An Australian whisky company executive yesterday said that he has resigned after an “extortion” video reportedly showing him smoking a methamphetamine pipe was published in the national media.
The Australian newspaper released the video on its Web site, showing a shirtless Lark Distilling CEO and managing director Geoff Bainbridge smoking from a glass pipe, while talking about using “meth” and making sexual remarks to an unseen person.
The newspaper Web site warned viewers that the video might be “disturbing or offensive.”
Lark Distilling said that Bainbridge, 50, had resigned with immediate effect from his posts “to allow him to manage a personal matter that was brought to the attention of the board.”
Bainbridge said in a statement that he had resigned after a video showing him engaging in “illicit drug use” had been used to blackmail him for years.
The whisky executive and cofounder of Australian burger chain Grill’d said that the incident took place overseas before he was appointed chief executive officer of the distillery.
“I attended a gathering with people I didn’t know and don’t remember much more about that night,” Bainbridge said.
“However, the next morning I was played footage which made it clear I had been set up as part of a shakedown,” he said.
“Following the incident, due to this captured content, I have been the subject of a sophisticated, continuing and recently escalated extortion,” he added.
Bainbridge said that he initially paid his extortionists, but stopped based on the advice of a threat assessment consultant in London.
“This resulted in video imagery being released to several media outlets,” he said.
“I’m a victim of extortion, but that wouldn’t have occurred without my poor judgement,” Bainbridge said. “I am deeply remorseful for my own actions.”
In an interview from Los Angeles with the Sydney Morning Herald and The Age newspapers, Bainbridge said that in December 2015, he awoke in an unfamiliar apartment while visiting a country in Southeast Asia for a business meeting.
At the apartment, he was confronted by two men with the explicit video and quickly made the first of a string of payments to avoid public exposure.
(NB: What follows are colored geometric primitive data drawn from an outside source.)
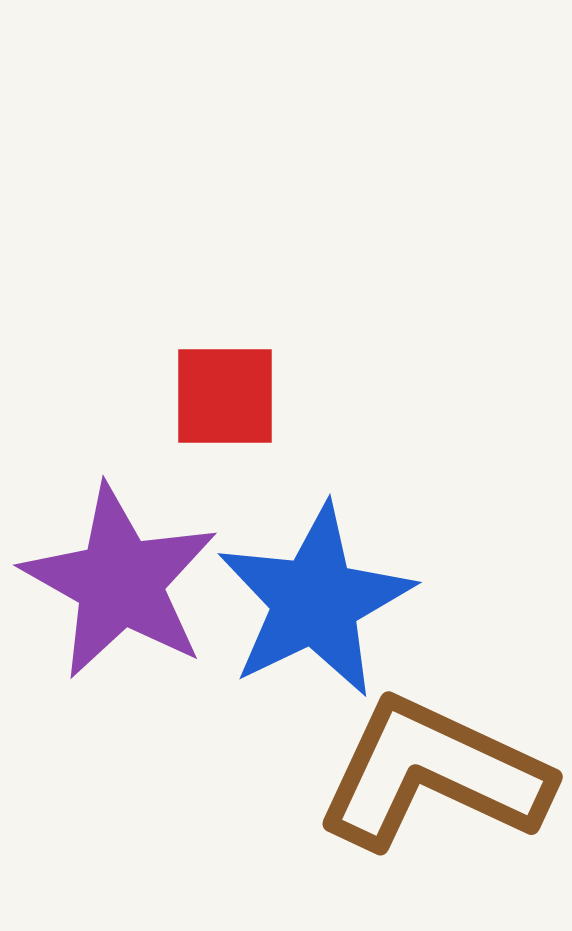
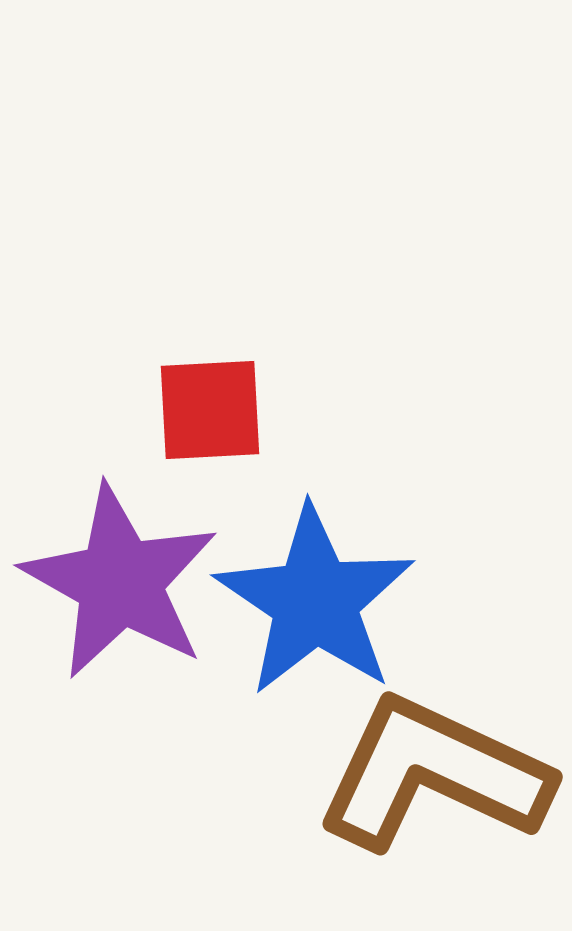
red square: moved 15 px left, 14 px down; rotated 3 degrees counterclockwise
blue star: rotated 12 degrees counterclockwise
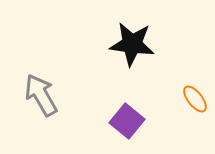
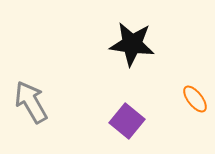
gray arrow: moved 10 px left, 7 px down
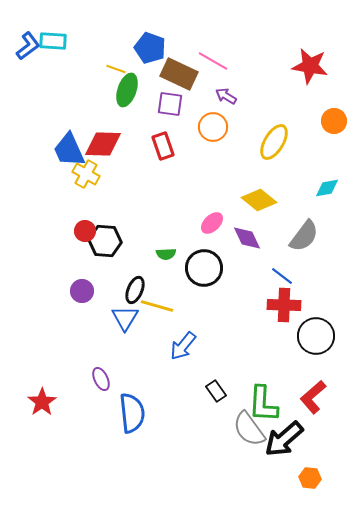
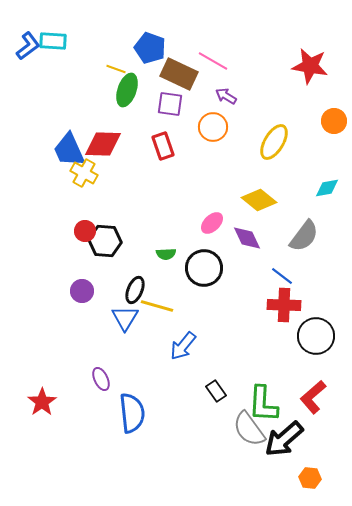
yellow cross at (86, 174): moved 2 px left, 1 px up
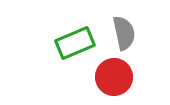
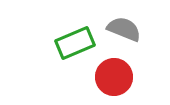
gray semicircle: moved 4 px up; rotated 56 degrees counterclockwise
The executive told the newspapers that he had met a woman in a bar after a day of meetings and visited her apartment, where another couple was already present.
They drank more and shared a joint, he reportedly said, but added that his memory of events after that was unclear.
Bainbridge confirmed that he was the man in the video, but told the newspapers that he was not a methamphetamine user.
Bainbridge said he did not know how he came to have the drug in the video.